Water this cold tends to make the process of breathing rather tricky, at least initially. Morgan says make noise. She doesn’t say scream, but that’s my plan if it comes to that. I can do a good yell. Because when you’re making noise, you have to breathe.
Time for a quick aside for all those equestrians out there. I had a real sense of deja vu when Morgan said this, because my dressage trainer Anke said the very same thing the day before. How weird is that? She was teaching me and Now Voyager (my trusty steed) something new. As usual when learning something new on my horse I feel like a total novice again until I figure it out (sometimes this lasts for weeks by the way). So Anke kept telling me to “pat him” and “talk to him – tell him a story” while we were going round and round and round on a 10 meter circle.

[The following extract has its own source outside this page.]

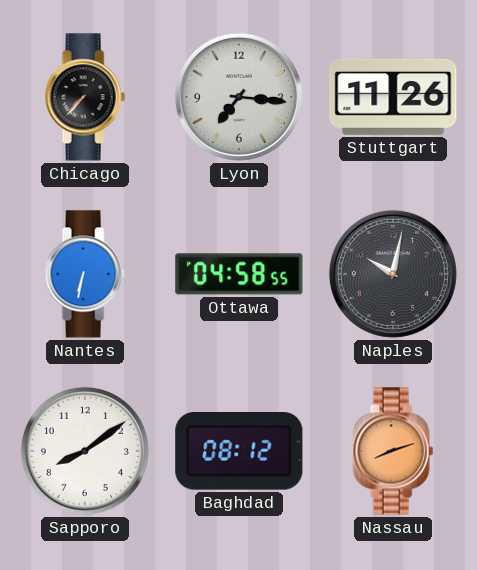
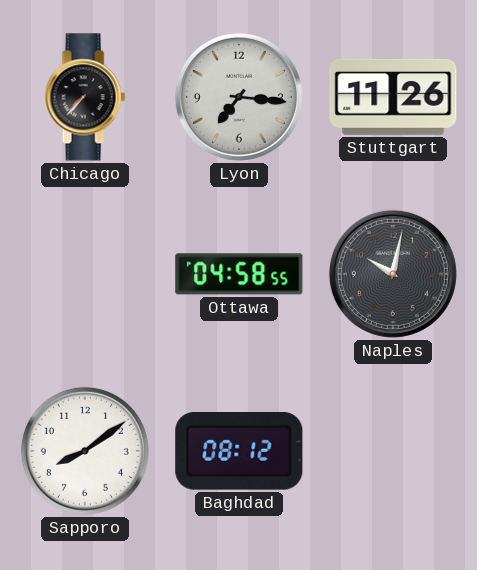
Nantes: 6:32 -> none
Nassau: 8:12 -> none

After we finished riding I asked her about the storytelling thing and she said, “well, you were getting tense and holding your breath. If you’re talking, you have to be breathing.” Ahhh. Clever. We now rejoin our regular programming…
So, one, two, three and in we go. I LOVE my wet suit now. So warm and floaty (did you know they make you super buoyant?) But my face, my goodness, my face really hurts. Can you imagine if I was doing this in a bikini like Morgan? Hey, I better look over and see how she’s fairing. I do believe that girl is smiling as she’s swimming in 55 degree water. What an inspiration! I get over my stunned face quickly after that.
We swam a bit, then stopped to check in. I flipped onto my back and took in the fact that I was in SF Bay on an unseasonably warm Thursday morning doing something I’d never done before. And loving every minute. We picked out our next target and started swimming again. The water was an opaque shade of green with a touch of brown. It felt a little like swimming through a forest.
We swam for about 40 minutes and went less than a mile, but it was over much too soon. Morgan taught me about the tide – which carried us quickly at one point. She taught me how to look ahead while swimming to stay in a straight line. She encouraged me to take in the beauty of the city from this new vantage point. And she pointed out how close Alcatraz looked. Morgan Filler is a natural and gifted coach and swimmer and she made this day perfect.
More photographic evidence of the day courtesy of Hubby…I’m the black speck on the left. Morgan is next to me with the yellow cap.